— The input —
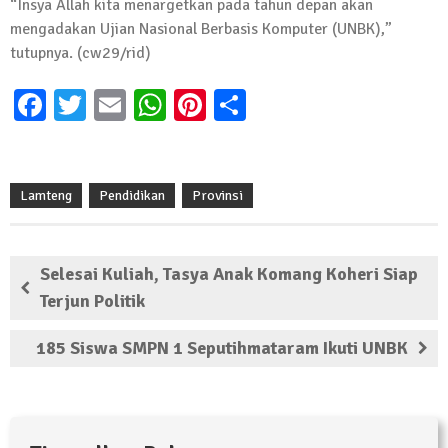
“Insya Allah kita menargetkan pada tahun depan akan
Kembali Laksanakan Sosialisasi 4 Pilar
mengadakan Ujian Nasional Berbasis Komputer (UNBK),”
Kebangsaan, Kali Ini Digelar di Tubaba
tutupnya. (cw29/rid)
2 Februari 2024 | 11:48
Facebook
Twitter
Email
WhatsApp
Pinterest
Share
Lamteng
Pendidikan
Provinsi
Selesai Kuliah, Tasya Anak Komang Koheri Siap
Terjun Politik
185 Siswa SMPN 1 Seputihmataram Ikuti UNBK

— Task instructions —
Please write out all of the data verbatim, with no pictures in the copy.

— Exercise response —
“Insya Allah kita menargetkan pada tahun depan akan
Kembali Laksanakan Sosialisasi 4 Pilar
mengadakan Ujian Nasional Berbasis Komputer (UNBK),”
Kebangsaan, Kali Ini Digelar di Tubaba
tutupnya. (cw29/rid)
2 Februari 2024 | 11:48
Facebook
Twitter
Email
WhatsApp
Pinterest
Share
Lamteng
Pendidikan
Provinsi
Selesai Kuliah, Tasya Anak Komang Koheri Siap
Terjun Politik
185 Siswa SMPN 1 Seputihmataram Ikuti UNBK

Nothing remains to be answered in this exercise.